Les habitants peuvent ainsi retrouver leurs foyers et leurs terres agricoles, mais en contrepartie, les groupes armés imposent des conditions strictes : port obligatoire du voile pour les femmes et interdiction de l’enseignement occidental dans les écoles.
Fermeture des écoles et code vestimentaire obligatoire
Ces mesures concernent à la fois les tenues vestimentaires et les pratiques religieuses. Les hommes doivent désormais porter des pantalons courts, les écoles républicaines sont fermées, l’éducation de type occidental est prohibée, et les femmes sont tenues de se couvrir la tête.
En échange, les villageois – principalement des Peuls et des Dogons – peuvent reprendre leurs activités agricoles et pastorales, d’autant que la saison des pluies a débuté au Mali en juin, favorisant les cultures.
« Nous sommes revenus sans nos épouses »
Un éducateur du village de Bare Darsalam, dans le cercle de Bankass, qui a requis l’anonymat, a regagné son village après sept ans d’absence en raison du conflit. Il est rentré seul, sans sa femme ni ses enfants. Il s’exprime sur la situation de l’école publique et les règles vestimentaires imposées par le Jnim :
« Notre école a été détruite par les groupes armés terroristes lors du déplacement du village en 2019. Ils ont tout cassé. Même si on nous demandait de reconstruire l’école tout de suite, nous ne serions pas d’accord. Nous avons repris nos activités après les garanties données par le maire de Bankass. Nous n’avons pas encore commencé à porter des pantalons courts.

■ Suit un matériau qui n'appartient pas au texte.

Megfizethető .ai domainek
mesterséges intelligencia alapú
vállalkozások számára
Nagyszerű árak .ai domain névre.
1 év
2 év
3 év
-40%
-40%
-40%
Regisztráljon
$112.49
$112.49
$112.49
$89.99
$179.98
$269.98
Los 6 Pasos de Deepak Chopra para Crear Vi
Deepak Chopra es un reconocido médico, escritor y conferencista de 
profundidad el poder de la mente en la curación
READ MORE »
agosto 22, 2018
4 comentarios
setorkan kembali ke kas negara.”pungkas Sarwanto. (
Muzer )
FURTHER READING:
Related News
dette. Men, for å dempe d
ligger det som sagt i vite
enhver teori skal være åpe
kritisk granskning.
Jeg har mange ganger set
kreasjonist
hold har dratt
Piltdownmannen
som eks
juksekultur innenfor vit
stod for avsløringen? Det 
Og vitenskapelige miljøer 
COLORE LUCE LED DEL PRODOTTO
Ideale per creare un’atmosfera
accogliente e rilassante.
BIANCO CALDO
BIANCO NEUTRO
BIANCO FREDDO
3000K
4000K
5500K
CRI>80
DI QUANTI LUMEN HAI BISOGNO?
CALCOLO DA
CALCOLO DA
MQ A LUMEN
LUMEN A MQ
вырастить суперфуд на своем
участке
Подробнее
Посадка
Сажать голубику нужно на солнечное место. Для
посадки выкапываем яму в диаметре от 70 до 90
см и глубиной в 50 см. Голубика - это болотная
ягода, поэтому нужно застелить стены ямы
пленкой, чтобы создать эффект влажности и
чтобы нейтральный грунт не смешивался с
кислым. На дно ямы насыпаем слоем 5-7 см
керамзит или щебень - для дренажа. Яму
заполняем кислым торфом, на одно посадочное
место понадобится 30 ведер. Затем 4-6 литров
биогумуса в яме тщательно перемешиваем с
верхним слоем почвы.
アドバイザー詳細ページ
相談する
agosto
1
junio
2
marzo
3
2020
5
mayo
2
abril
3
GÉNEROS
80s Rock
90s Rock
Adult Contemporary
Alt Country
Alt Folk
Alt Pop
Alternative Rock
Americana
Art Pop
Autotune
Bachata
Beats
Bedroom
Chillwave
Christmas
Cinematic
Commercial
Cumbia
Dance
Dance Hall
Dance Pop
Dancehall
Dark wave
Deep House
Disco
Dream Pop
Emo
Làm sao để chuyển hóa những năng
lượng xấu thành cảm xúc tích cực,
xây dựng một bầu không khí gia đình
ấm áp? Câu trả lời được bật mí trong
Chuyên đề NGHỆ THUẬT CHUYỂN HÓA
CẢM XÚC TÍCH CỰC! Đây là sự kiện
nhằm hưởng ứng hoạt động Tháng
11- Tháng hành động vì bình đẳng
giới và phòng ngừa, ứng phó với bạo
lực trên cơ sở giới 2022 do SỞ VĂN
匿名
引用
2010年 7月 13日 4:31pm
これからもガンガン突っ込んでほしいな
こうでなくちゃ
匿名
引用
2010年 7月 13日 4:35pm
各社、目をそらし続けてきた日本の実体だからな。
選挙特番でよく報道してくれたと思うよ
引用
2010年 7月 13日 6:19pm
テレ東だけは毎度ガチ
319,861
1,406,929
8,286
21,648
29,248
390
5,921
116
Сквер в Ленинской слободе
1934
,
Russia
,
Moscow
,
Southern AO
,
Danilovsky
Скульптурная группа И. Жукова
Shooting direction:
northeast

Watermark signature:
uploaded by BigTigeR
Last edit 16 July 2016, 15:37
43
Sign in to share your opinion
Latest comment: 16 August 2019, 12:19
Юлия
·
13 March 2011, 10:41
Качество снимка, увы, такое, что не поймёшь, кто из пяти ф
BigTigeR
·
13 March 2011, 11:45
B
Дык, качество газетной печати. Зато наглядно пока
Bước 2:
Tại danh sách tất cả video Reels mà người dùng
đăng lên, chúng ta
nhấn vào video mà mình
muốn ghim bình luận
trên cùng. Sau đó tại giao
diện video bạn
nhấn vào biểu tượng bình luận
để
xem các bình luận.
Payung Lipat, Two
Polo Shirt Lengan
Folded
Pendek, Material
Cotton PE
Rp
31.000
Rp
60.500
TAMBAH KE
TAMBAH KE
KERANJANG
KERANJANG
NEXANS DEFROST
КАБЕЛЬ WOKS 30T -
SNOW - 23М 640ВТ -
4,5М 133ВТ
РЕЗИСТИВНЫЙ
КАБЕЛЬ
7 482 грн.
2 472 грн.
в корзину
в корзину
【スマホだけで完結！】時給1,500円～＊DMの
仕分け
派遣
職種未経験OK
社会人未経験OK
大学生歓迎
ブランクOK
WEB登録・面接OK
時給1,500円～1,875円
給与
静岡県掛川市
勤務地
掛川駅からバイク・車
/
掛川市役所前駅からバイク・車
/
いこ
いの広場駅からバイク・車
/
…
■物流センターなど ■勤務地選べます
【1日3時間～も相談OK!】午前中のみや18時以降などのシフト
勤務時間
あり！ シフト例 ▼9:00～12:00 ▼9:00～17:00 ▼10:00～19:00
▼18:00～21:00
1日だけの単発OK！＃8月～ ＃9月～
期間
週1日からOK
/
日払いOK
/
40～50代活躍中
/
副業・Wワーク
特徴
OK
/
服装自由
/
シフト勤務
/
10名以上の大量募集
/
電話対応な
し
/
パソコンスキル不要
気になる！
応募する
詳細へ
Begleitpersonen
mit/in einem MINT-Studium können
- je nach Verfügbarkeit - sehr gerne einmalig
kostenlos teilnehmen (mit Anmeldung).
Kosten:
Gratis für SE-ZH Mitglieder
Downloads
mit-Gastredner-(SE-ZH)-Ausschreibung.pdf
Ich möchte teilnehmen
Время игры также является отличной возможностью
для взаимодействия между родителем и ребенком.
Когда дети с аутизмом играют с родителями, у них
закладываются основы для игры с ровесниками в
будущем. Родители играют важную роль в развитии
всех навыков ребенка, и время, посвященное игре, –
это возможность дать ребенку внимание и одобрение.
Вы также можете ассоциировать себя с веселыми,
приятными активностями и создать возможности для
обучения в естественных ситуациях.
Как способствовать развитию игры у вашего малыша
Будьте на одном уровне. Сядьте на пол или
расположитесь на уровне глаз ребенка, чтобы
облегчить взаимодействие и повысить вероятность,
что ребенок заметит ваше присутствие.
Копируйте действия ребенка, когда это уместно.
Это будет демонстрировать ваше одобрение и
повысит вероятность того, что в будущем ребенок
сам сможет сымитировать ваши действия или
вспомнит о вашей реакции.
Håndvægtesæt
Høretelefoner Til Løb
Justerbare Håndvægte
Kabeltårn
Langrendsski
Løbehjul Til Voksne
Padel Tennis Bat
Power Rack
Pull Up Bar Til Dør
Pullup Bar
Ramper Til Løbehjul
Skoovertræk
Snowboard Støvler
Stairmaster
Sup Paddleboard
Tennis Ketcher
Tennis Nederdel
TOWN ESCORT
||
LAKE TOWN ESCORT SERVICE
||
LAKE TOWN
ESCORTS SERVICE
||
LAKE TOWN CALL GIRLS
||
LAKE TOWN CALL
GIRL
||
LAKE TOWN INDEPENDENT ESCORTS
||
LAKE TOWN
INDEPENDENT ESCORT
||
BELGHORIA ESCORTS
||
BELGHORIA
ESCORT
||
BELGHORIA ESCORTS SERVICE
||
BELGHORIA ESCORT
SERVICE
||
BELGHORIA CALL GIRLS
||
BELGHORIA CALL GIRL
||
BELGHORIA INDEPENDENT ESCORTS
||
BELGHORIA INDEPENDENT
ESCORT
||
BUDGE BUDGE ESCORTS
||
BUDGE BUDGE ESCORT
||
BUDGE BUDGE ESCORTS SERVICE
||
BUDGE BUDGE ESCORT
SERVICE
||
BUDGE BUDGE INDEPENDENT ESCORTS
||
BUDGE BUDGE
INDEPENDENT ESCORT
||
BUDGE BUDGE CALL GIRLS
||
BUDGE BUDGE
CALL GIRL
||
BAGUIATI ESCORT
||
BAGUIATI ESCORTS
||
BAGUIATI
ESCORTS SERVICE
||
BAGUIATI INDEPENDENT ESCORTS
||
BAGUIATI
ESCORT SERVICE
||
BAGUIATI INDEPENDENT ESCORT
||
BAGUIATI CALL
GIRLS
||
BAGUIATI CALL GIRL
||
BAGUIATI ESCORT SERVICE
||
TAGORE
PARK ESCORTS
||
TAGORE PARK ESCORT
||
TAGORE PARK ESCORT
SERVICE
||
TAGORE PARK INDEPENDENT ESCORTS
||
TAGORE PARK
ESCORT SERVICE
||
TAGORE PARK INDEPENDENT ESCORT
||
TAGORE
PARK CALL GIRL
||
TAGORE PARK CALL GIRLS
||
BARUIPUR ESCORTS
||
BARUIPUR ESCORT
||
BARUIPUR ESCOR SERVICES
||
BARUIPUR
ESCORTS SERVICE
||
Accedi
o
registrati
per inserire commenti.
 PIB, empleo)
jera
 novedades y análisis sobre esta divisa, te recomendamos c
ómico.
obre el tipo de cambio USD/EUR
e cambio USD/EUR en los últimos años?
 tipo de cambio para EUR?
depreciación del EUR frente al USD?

Nous ne sommes pas non plus revenus avec nos épouses, pour savoir s’il faut porter le voile islamique ou quelque chose de la sorte. »
Reprise des cultures champêtres
Allaye Guindo, maire de la commune urbaine de Bankass, confirme que la signature des accords entre communautés villageoises et groupes armés a entraîné un retour massif des déplacés.
« Grâce aux accords signés, les gens reviennent dans toutes les localités abandonnées. Les 13 villages qui accueillent leurs ressortissants comprennent deux villages de Kani Bozon, un village de la commune rurale de Dimbal. Tout le reste sont des villages de la commune de Bankass. Il pleut actuellement et beaucoup de revenants ont commencé à cultiver leurs champs en toute sécurité. Tout le monde est satisfait. »
Les accords locaux stipulent que les autorités coutumières et les notables doivent se conformer aux règles établies par les groupes armés terroristes, qui font de l’application de la charia le fondement de leur collaboration avec les villageois.